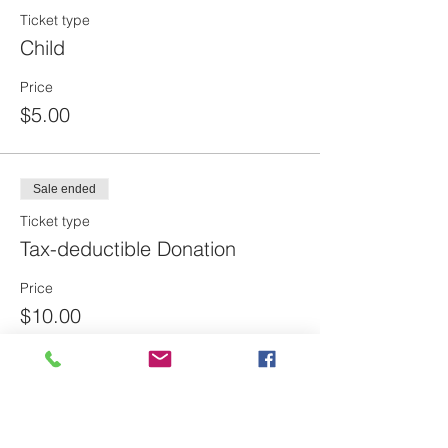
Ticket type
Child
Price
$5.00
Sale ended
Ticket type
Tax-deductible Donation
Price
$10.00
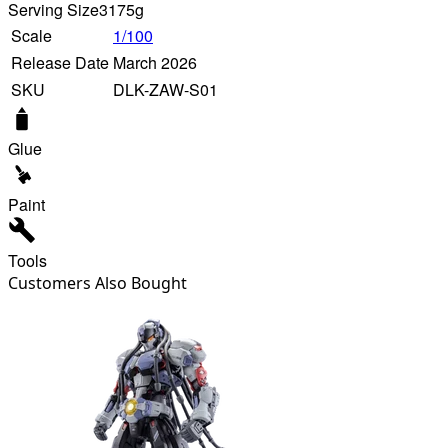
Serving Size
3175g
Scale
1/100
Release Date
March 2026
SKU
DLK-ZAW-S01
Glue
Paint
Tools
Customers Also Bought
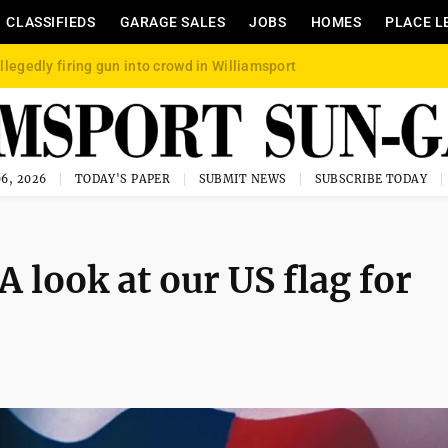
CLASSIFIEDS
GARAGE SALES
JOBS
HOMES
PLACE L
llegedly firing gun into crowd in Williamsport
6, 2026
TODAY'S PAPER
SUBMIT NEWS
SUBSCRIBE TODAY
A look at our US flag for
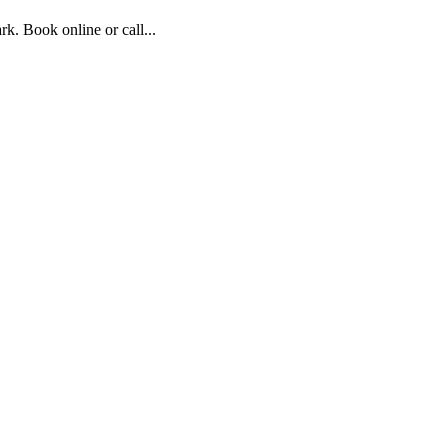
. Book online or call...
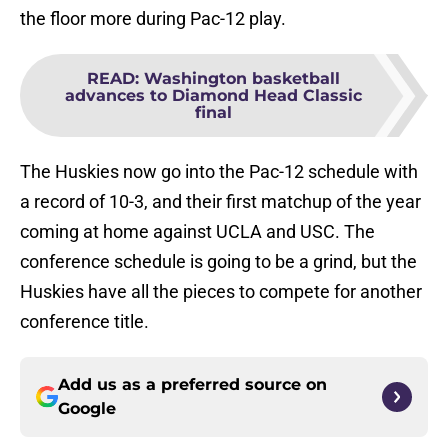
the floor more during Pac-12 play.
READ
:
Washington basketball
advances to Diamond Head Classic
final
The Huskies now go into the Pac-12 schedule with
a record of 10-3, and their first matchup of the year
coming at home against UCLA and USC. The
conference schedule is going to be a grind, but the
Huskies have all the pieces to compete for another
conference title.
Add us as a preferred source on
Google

____

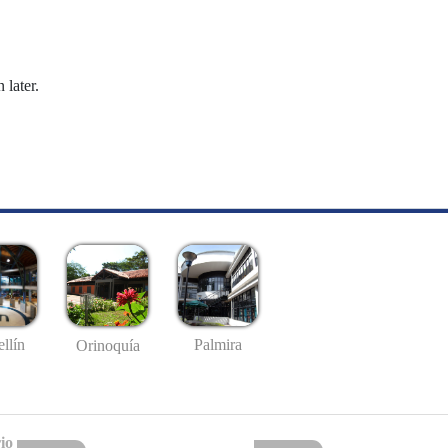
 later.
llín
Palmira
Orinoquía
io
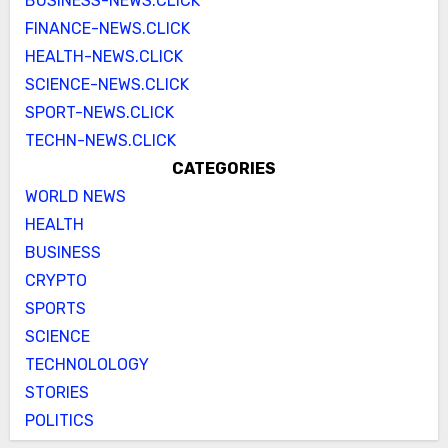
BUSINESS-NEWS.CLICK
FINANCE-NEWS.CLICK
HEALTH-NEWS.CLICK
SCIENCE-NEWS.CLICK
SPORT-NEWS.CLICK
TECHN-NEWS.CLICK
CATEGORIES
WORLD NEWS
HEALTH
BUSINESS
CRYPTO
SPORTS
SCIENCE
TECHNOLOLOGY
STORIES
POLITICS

____

What to do:
All lines in the listing above that contain "Huskies" should be shown.

Output of the task:
The Huskies now go into the Pac-12 schedule with
Huskies have all the pieces to compete for another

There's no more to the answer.